— Stored items from a collection —
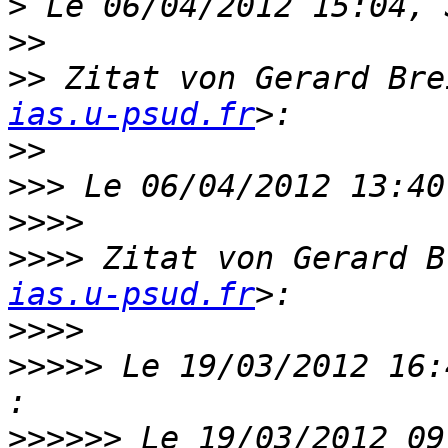
>
>>
>>
 Zitat von Gerard Bre
ias.u-psud.fr
>>
>>>
>>>>
>>>>
 Zitat von Gerard B
ias.u-psud.fr
>>>>
>>>>>
 Le 19/03/2012 16:
>>>>>>
 Le 19/03/2012 09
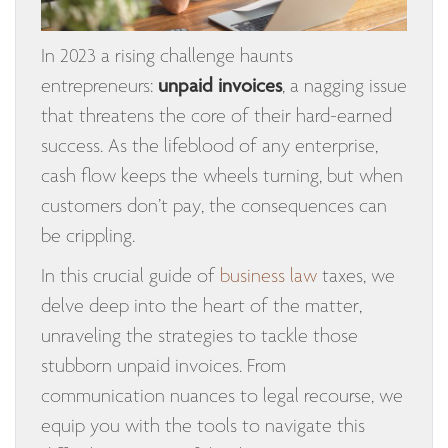
In 2023 a rising challenge haunts
entrepreneurs:
unpaid invoices
, a nagging issue
that threatens the core of their hard-earned
success. As the lifeblood of any enterprise,
cash flow keeps the wheels turning, but when
customers don’t pay, the consequences can
be crippling.
In this crucial guide of
business law
taxes, we
delve deep into the heart of the matter,
unraveling the strategies to tackle those
stubborn unpaid invoices. From
communication nuances to legal recourse, we
equip you with the tools to navigate this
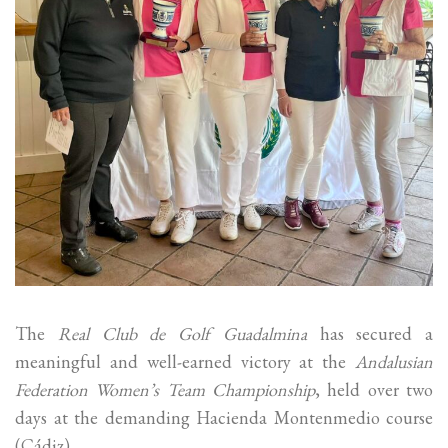
The
Real Club de Golf Guadalmina
has secured a
meaningful and well-earned victory at the
Andalusian
Federation Women’s Team Championship
, held over two
days at the demanding Hacienda Montenmedio course
(Cádiz).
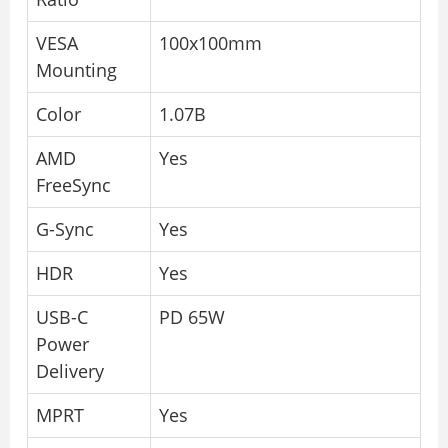
VESA
100x100mm
Mounting
Color
1.07B
AMD
Yes
FreeSync
G-Sync
Yes
HDR
Yes
USB-C
PD 65W
Power
Delivery
MPRT
Yes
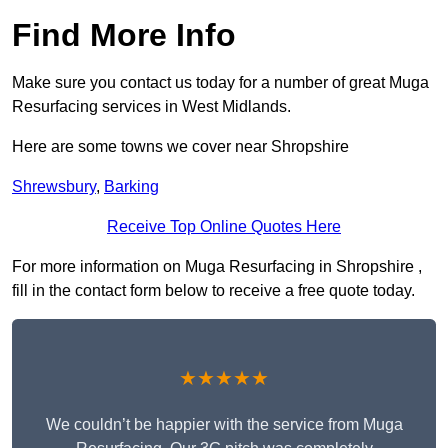
Find More Info
Make sure you contact us today for a number of great Muga
Resurfacing services in West Midlands.
Here are some towns we cover near Shropshire
Shrewsbury
,
Barking
Receive Top Online Quotes Here
For more information on Muga Resurfacing in Shropshire ,
fill in the contact form below to receive a free quote today.
★★★★★
We couldn’t be happier with the service from Muga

— ASSIGNED TASK —
The output has to match the data above line for line, except that pictures are dropped.

— WORKED SOLUTION —
>
>>
>>
 Zitat von Gerard Bre
ias.u-psud.fr
>>
>>>
>>>>
>>>>
 Zitat von Gerard B
ias.u-psud.fr
>>>>
>>>>>
 Le 19/03/2012 16:
>>>>>>
 Le 19/03/2012 09
In 2023 a rising challenge haunts
entrepreneurs:
unpaid invoices
, a nagging issue
that threatens the core of their hard-earned
success. As the lifeblood of any enterprise,
cash flow keeps the wheels turning, but when
customers don’t pay, the consequences can
be crippling.
In this crucial guide of
business law
taxes, we
delve deep into the heart of the matter,
unraveling the strategies to tackle those
stubborn unpaid invoices. From
communication nuances to legal recourse, we
equip you with the tools to navigate this
The
Real Club de Golf Guadalmina
has secured a
meaningful and well-earned victory at the
Andalusian
Federation Women’s Team Championship
, held over two
days at the demanding Hacienda Montenmedio course
(Cádiz).
VESA
100x100mm
Mounting
Color
1.07B
AMD
Yes
FreeSync
G-Sync
Yes
HDR
Yes
USB-C
PD 65W
Power
Delivery
MPRT
Yes
Find More Info
Make sure you contact us today for a number of great Muga
Resurfacing services in West Midlands.
Here are some towns we cover near Shropshire
Shrewsbury
,
Barking
Receive Top Online Quotes Here
For more information on Muga Resurfacing in Shropshire ,
fill in the contact form below to receive a free quote today.
★★★★★
We couldn’t be happier with the service from Muga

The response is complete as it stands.